I just can't get enough of these Die Hard clones, I really can't. Here we are again with a cheap made-for-cable film starring Jeff Fahey and Ernie Hudson called Hijack (and in some territories, The Last Siege), brought to us by our friends at Royal Oaks Entertainment, responsible for other cheapy action films such as Executive Command, Moving Target and Maximum Security. Sitting in a two-buck bin I couldn't say no to a cast this promising. The Lawnmower Man and the fourth Ghostbuster! What a great combo.
You can probably work out the drill here. Eddie (Fahey) is an ATF agent with a vendetta. He botches a bust operation to capture the ruthless bad guy Anderson by letting him get away and is fired. Being home with nothing to do except stew on the failed arrest causes a strain on Eddie's marriage to Senator's aid Valerie Miller (Beth Toussaint). She flies out to assist Senator Douglas Wilson (Hudson), who has a strong anti-gun viewpoint that is ruffling a few people's feathers. With no work keeping him in town, he decides to surprise his wife with a bunch of flowers on the train that she is on with the Senator. What nobody realises is that the Senator's regular security guard has been replaced with a new guy... and the train conductor isn't all he appears to be, yet he seems to be familiar to Eddie.
"Somebody's overridden the override system!"
This is decent enough time-filling material. You get exactly what you expect from a cheap Die Hard clone. Jeff Fahey takes on the role of Bruce Willis here, making himself scarce when the train is taken over by Anderson posing as the conductor and his team of grunts - the "Brotherhood of Vengeance" (?!) - who have placed a nuclear device on board. And just like any good Die Hard clone, he picks off the bad guys one by one until just the lead bad guy is left standing. He protects the senator, makes amends with his wife, jumps from a helicopter onto the moving train and derails it causing a massive fireball. I know I say this a lot, but you truly have seen all this before. But whatever, it was still entertaining.
You can't help but like Ernie Hudson, no matter what film he is in. He's just a likeable guy. Hudson gives a solid performance as the Senator and has a nice shouting monologue at the Anderson character about guns versus patriotism. He also has to deal with the ultimate irony of firing an automatic weapon at a person in the last act. One thing I didn't realise until afterwards is that Ernie Hudson Jr. is in the film, playing a small fry role as the ATF phone operator. Another little tidbit of trivia; the false security guy and Anderson's second in command is played by Patrick Kilpatrick - who also played a bad guy mercenary in Under Siege 2! Talk about type-casting.
"I like killing politicians. I'm good at it."
Oh, and speaking of Anderson; did somebody say.. Brent Huff? You got it! Bad guy Anderson is played by the same Brent Huff we've featured in Cop Game and Strike Commando 2, those glorious jungle films from Bruno Mattei.
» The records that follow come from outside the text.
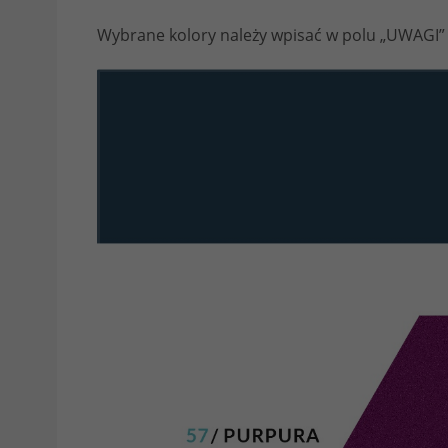
Wybrane kolory należy wpisać w polu „UWAGI”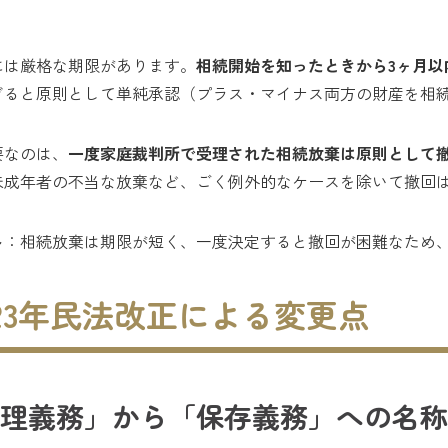
には厳格な期限があります。
相続開始を知ったときから3ヶ月以
ぎると原則として単純承認（プラス・マイナス両方の財産を相
要なのは、
一度家庭裁判所で受理された相続放棄は原則として
未成年者の不当な放棄など、ごく例外的なケースを除いて撤回
ト
：相続放棄は期限が短く、一度決定すると撤回が困難なため
2023年民法改正による変更点
理義務」から「保存義務」への名称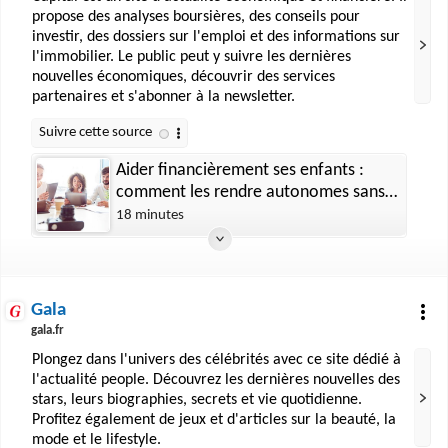
propose des analyses boursières, des conseils pour
investir, des dossiers sur l'emploi et des informations sur
l'immobilier. Le public peut y suivre les dernières
nouvelles économiques, découvrir des services
partenaires et s'abonner à la newsletter.
Aider financièrement ses enfants :
comment les rendre autonomes sans
mettre son budget en péril
18 minutes
Gala
gala.fr
Plongez dans l'univers des célébrités avec ce site dédié à
l'actualité people. Découvrez les dernières nouvelles des
stars, leurs biographies, secrets et vie quotidienne.
Profitez également de jeux et d'articles sur la beauté, la
mode et le lifestyle.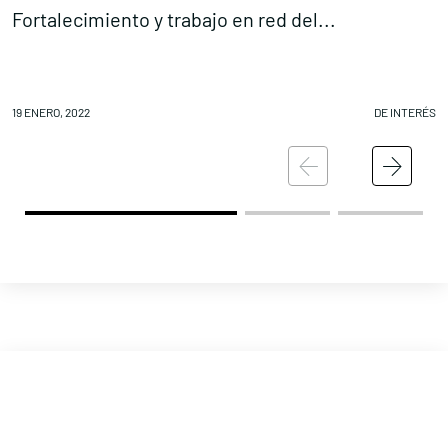
Fortalecimiento y trabajo en red del...
R
19 ENERO, 2022
DE INTERÉS
19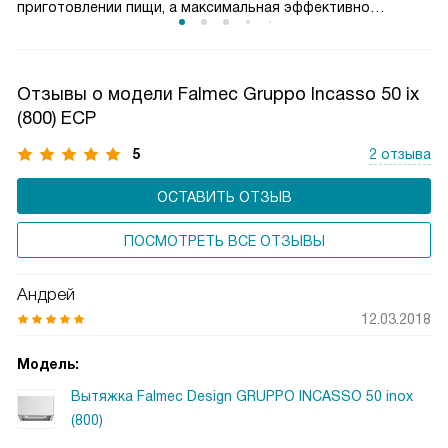
приготовлении пищи, а максимальная эффективно
справляется с сильным паром и запахами. Такое
разделение обеспечивает оптимальный баланс между
производительностью и уровнем шума. Пользователь
Отзывы о модели Falmec Gruppo Incasso 50 ix
может гибко управлять мощностью вытяжки, снижая
(800) ECP
энергопотребление и продлевая срок службы двигателя,
сохраняя комфортную атмосферу на кухне.
5
2 отзыва
ОСТАВИТЬ ОТЗЫВ
ПОСМОТРЕТЬ ВСЕ ОТЗЫВЫ
Андрей
12.03.2018
Модель:
Вытяжка Falmec Design GRUPPO INCASSO 50 inox
(800)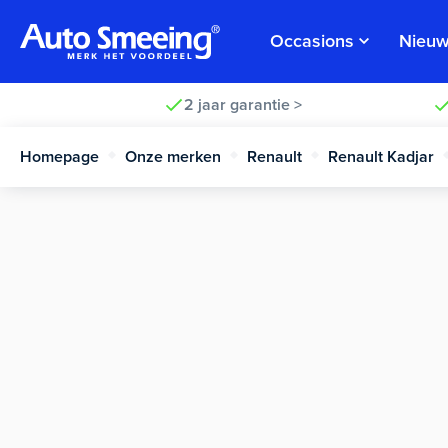
Occasions
Nieuw
2 jaar garantie >
Homepage
Onze merken
Renault
Renault Kadjar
This was a real surprise to me as his name is not mentioned at all on the front or back cover of this DVD, and boy did I fist-pump the air when his name appeared during the opening credits. Of course it's a decade later so I wasn't expecting him to be a tough-as-nails mercenary. What we got was a refined and subtle manic leader with a plan, who mainly got his grunts to do the dirty work. I have to say I was disappointed in the lack of hands-on action Huff got in this film but he does play the restrained, articulate bad guy pretty well. I still wanted him to mow down people with a machine gun though.
Apparently scenes from this film were cut into the Brian Bosworth film Mach 2. I've not seen that one yet, and based on the scathing review over at our good friends The Direct to Video Connoisseur, I'm not likely to get to it any time soon. What I found interesting was that in their review, it's mentioned that Bosworth starts the film by jumping onto the back of a train and taking it over from some hijackers, spouting witty one-liners as he goes. I have to assume that it's the same train footage used from Hijack. I wonder if it's actually Jeff Fahey running around on that train in Mach 2, with only close-ups of Bosworth? Clarification on that alone makes me want to seek that film out.
There's a review on IMDB that refers to this movie as "Under Par: Dismal Territory", in an amusing and degrading reference to Under Siege 2: Dark Territory. That's a little unfair I think. You get what you pay for here - a made for TV clone of a bigger budget, bigger starred film. It kept my interest for 90 minutes, didn't particularly insult my intelligence more than any other action film, and was reasonably well acted for the most part. Under par? Perhaps. Dismal? Not at all. See it cheap or better yet, see it on TV.
Pleasing enough fullscreen picture that just screams "midday movie" at you. Accompanying sound is as fine as it is unremarkable. Runtime approx. 90 minutes.
Cheap $2 RRP disc from a variety store, put out by Payless Entertainment/RAAM Multimedia here in Australia.
Unfortunately I couldn't locate one, and there wasn't one on the disc.